The failure of Donald Trump’s healthcare plan has brought tax reform to center stage, possibly speeding up eagerly-anticipated cuts, but also casting into doubt the president’ ability to strike consensus among divided Republican lawmakers.
European and Asian stocks markets, U.S. equity futures and the dollar all fell this morning as investors questioned the durability of the president’s policy agenda. “Incredibly, at a time when the Republicans control both the House and the Senate, we are faced with a position where internal factions mean Trump still cannot get the required support to make a meaningful impact as president,” said Josh Mahony, a trader at IG in London.
In a Twitter post on Sunday, Trump largely placed the blame for the healthcare failure on conservative Republican lawmakers, underscoring the extent of division in Washington.
Much of the confidence expressed by CEOs in a string of recent surveys was based on the expectation of a large reduction in the corporate tax rate from its current level of 35%. Repealing and replacing the Affordable Care Act was first on Trump’s queue, but now that it has failed, it’s ostensibly out of the way.
“We will probably start going very, very strongly for the big tax cuts and tax reform,” Trump told reporters on Friday. “That will be next.”
Previously, the administration had suggested it would attempt to get tax reform done by August, though failing to pass the healthcare bill will make that task more difficult. For one, the bill would have saved the government a lot of money, softening the impact of large tax cuts on the budget.
House Speaker Paul Ryan acknowledged recent events, meaning cutting taxes as planned won’t be easy. “Yes, this does make tax reform more difficult. But it does not, in any way, make it impossible. We will proceed with tax reform,” he said.

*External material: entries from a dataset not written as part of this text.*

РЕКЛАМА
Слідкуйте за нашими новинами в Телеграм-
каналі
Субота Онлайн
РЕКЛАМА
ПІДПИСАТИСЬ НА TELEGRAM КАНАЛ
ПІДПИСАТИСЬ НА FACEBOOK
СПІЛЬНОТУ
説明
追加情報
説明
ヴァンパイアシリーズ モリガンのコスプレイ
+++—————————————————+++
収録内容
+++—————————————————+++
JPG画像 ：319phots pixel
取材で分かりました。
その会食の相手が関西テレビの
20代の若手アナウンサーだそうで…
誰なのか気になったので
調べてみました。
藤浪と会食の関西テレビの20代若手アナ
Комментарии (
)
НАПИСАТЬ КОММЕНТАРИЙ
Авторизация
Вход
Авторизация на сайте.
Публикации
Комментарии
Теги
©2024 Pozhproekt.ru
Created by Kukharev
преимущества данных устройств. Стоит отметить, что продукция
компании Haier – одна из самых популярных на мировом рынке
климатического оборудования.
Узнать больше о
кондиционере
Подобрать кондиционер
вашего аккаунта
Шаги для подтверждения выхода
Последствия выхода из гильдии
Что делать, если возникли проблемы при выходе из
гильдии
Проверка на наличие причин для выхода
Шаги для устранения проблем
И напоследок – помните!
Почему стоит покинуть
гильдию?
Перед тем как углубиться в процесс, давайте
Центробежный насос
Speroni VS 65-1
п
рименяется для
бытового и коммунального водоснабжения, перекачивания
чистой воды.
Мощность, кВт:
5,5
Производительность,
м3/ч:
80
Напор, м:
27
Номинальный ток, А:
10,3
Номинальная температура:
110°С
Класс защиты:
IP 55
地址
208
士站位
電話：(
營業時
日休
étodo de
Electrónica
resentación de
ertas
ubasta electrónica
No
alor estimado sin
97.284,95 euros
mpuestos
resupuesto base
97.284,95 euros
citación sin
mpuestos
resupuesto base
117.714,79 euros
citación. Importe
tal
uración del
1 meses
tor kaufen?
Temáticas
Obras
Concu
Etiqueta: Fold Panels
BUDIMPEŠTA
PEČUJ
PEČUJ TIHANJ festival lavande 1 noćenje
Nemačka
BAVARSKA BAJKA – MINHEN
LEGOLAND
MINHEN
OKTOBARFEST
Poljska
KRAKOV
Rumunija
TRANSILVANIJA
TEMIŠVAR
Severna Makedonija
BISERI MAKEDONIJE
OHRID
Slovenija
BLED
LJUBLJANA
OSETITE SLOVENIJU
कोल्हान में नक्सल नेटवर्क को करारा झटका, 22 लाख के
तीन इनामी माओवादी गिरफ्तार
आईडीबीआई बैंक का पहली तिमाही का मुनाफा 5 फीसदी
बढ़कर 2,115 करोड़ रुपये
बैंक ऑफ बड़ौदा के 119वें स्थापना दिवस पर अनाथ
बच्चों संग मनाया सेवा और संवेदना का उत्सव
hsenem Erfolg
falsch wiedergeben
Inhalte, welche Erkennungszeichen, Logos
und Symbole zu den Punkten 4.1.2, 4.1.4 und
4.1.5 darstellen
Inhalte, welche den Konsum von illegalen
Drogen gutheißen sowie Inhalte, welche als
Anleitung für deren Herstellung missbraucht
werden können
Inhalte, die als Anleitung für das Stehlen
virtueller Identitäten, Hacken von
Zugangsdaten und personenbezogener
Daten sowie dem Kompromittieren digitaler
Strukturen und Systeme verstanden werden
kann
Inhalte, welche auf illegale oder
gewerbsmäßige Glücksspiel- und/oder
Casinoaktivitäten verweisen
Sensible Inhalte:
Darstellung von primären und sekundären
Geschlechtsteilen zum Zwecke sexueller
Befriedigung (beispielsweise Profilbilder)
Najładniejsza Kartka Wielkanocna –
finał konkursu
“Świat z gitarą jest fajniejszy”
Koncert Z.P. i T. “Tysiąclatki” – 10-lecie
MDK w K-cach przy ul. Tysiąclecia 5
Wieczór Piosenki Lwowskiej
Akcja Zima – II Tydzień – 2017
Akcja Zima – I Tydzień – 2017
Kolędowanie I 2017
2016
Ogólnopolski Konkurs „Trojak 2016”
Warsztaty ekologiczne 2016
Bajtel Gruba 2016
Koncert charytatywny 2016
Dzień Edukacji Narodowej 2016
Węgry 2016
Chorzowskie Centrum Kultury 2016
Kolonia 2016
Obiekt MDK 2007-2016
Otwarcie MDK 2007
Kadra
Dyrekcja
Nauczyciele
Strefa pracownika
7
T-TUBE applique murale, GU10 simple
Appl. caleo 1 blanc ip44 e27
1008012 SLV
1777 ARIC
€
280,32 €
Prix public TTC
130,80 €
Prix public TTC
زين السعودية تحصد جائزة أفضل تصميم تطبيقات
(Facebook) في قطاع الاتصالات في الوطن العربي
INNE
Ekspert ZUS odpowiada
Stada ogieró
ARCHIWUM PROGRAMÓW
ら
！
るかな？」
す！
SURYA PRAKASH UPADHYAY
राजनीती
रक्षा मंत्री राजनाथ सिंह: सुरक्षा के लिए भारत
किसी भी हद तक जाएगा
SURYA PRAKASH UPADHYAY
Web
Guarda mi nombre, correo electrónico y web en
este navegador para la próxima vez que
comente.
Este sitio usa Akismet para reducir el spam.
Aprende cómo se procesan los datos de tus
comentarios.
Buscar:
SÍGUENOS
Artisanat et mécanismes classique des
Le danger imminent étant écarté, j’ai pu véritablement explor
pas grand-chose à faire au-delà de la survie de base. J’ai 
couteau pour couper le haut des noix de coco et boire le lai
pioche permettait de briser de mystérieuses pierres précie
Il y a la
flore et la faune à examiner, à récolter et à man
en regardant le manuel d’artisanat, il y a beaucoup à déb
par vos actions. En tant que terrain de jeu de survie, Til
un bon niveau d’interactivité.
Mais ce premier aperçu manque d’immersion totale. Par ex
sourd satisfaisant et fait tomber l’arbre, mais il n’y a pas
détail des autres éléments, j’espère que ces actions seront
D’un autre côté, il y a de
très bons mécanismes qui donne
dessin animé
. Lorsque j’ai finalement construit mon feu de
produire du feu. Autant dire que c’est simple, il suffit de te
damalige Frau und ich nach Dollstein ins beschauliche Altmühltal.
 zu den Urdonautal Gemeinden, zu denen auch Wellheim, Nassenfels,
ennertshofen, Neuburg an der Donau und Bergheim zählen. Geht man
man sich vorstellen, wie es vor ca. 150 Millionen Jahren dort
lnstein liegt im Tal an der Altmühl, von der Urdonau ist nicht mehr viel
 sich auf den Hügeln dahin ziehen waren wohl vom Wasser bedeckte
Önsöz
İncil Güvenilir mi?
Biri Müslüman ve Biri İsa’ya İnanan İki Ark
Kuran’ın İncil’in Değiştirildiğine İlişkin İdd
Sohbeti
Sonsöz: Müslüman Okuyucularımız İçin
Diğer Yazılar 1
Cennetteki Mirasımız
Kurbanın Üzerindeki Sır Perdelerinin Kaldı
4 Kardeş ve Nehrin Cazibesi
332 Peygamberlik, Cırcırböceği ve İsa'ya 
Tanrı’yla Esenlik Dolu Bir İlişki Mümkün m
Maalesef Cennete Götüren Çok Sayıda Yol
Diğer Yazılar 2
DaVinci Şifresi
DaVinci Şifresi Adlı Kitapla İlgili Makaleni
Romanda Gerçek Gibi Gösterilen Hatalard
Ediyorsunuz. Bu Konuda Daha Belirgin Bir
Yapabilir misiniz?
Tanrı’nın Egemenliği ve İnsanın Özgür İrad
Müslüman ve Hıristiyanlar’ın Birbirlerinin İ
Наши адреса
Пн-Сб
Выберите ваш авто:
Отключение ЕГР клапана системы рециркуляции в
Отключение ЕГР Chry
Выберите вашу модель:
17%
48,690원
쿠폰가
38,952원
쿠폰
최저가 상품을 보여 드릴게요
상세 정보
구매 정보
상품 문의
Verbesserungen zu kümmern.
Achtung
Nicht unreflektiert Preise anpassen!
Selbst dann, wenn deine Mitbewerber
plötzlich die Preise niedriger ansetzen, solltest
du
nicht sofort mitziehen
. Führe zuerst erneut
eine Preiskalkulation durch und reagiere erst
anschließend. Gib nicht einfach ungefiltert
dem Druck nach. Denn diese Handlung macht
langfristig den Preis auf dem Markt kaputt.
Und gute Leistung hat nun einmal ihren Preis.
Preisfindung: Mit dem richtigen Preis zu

A recent survey of 100 CEOs by KPMG showed more than half don’t expect any tax reform to occur until next year. Lawmakers and CEOs remain deeply divided on whether to support a plan advocated by Ryan that would tax imports by 20%. CEOs in the retail sector remain unconvinced that any upward pressure on the price of imported goods would be offset by a strengthening dollar.
Kohl’s CEO Kevin Mansell last week became the latest leader to speak out against the so-called boarder adjustment tax, claiming it could increase the price of consumer goods by around 20%. “The impact on our customers is going to be massive,” Mansell told CNBC, adding that it also would erode the company’s profits.